Is Your Company Ready for Pay Equity and DEI in 2022?

| December 6, 2021 | 3 min read
The forecast for pay equity and diversity equity and inclusion in the workplace in 2022

The regulations around pay equity and diversity, equity, and inclusion in the workplace (DEI) in 2022 are undergoing a fundamental shift. Two forces — Washington and Wall Street — are aligned in the drive for increased rules, regulations, and commitment to transparency. They’re responding to increased pressure from employees, activists, and institutional investors who are fed up with a broken status quo. This year, Rhode Island and Nevada passed pay equity laws, joining 7 other states.
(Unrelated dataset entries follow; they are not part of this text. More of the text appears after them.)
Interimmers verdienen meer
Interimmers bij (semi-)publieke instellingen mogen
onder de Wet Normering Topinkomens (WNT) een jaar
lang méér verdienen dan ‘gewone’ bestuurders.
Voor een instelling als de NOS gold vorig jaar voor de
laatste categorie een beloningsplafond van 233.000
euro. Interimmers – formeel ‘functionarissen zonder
The Biden administration is embarking on an ambitious agenda with a comprehensive approach to advancing gender and racial equity for all federal employees. The administration is also considering new rules to enhance disclosure around board diversity and human capital management.

 

Diversity, equity, and inclusion in the boardroom

A number of regulatory actions are in the proposed rule stage at the SEC, indicating possible implementation in the coming months. The commission is actively considering recommendations to enhance disclosures regarding the diversity of board member nominees while requiring robust disclosures of human capital management.

An inclusive workplaces start from the top. It’s important that board members’ demographics reflect those of current and prospective employees. It’s much easier to encourage an inclusive culture when organizational leaders are personally committed to workplace diversity.
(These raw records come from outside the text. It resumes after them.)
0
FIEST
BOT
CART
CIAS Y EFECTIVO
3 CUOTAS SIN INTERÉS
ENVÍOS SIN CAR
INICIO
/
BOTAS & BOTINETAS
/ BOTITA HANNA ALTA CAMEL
On Wall Street, the Institutional Shareholder Services (ISS), which provides data analytics to companies and investors around the world, proposed benchmark policy changes for 2022. Current ISS policy requires voting against companies in the Russell 3000 and S&P 1500 where there are no women or ethnically or racially diverse members on the company’s board. Proposed changes will expand this policy to apply to companies outside of these domains.
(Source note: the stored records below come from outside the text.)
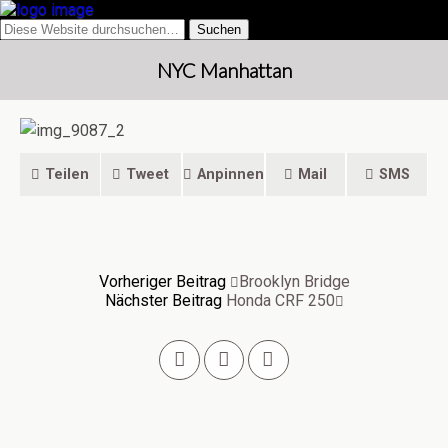
NYC Manhattan
Teilen
Tweet
Anpinnen
Mail
SMS
Vorheriger Beitrag
Brooklyn Bridge
Nächster Beitrag
Honda CRF 250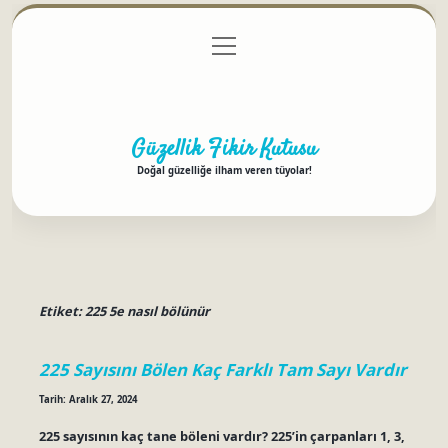
menüyü
Anasayfa
Gizlilik Politikası
Yasal Uyarı
aç
Hakkımızda
Güzellik Fikir Kutusu
Doğal güzelliğe ilham veren tüyolar!
Etiket:
225 5e nasıl bölünür
225 Sayısını Bölen Kaç Farklı Tam Sayı Vardır
Tarih: Aralık 27, 2024
225 sayısının kaç tane böleni vardır? 225’in çarpanları 1, 3,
While companies are stepping up to meet the demands around board diversity, they are still falling dangerously short where human capital metrics are concerned. Only 16% of 300 companies surveyed from the S&P 500 addressed pay equity practices, leading independent analysts to call for strengthening disclosures around human capital management, a warning for companies that fail to take action now. A commitment to diversity includes evaluating talent pipelines and talent pools fairly, especially when the need to level the playing field is so great.

 

Pay equity audits

In October, 22 Senators — almost one-quarter of the U.S. Senate — sent a letter to SEC Chairman Gary Gensler demanding greater diversity and inclusion metrics within the $70 trillion asset management industry. Additionally, the House Financial Services Committee released draft legislation for the Ensuring Pay Equity Act, which would require financial agencies covered under Dodd-Frank to conduct internal pay equity audits.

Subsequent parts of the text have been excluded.